Many same-sex couples living in Georgia were delighted when the U.S. Supreme Court ruled in June 2015 that same-sex marriages were legal across the country. However, the expanding definition of marriage under state and federal law has led to unforeseen ramifications in family courts.
Although the Supreme Court has made it clear that same-sex marriages are to be given the same status by law as heterosexual marriages, this does not necessarily shed light on parenting and custody issues. For example, the same-sex parents of a child may experience difficulty if they have a divorce and seek to divide custody and visitation rights. This is especially true when the relationship between the spouses has become adversarial.

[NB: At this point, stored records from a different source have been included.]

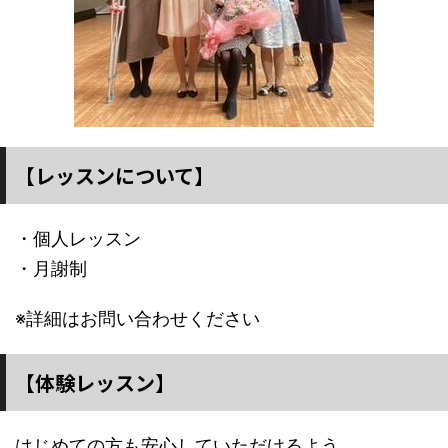
【レッスンについて】
・個人レッスン
・月謝制
※詳細はお問い合わせください
【体験レッスン】
はじめての方も安心していただけるよう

If the law lacks a specific mechanism to recognize a non-biological parent, then that parent may have to fight for their custodial rights in court.
Even if they have been involved with the child since birth, and the child in question recognizes the parent as their mother or father, if they are not the biological mother or father, then there is a possibility that they may be relegated to a secondary role during any custody dispute. There have been cases where a parent who had previously enjoyed full custodial rights lost all status, even to the point of not being able to see the child.
A person who is struggling to obtain custody or visitation rights over a child may find the assistance of an attorney who has experience in family law to be essential. Legal counsel might recommend mediation as a way of avoiding protracted court proceedings.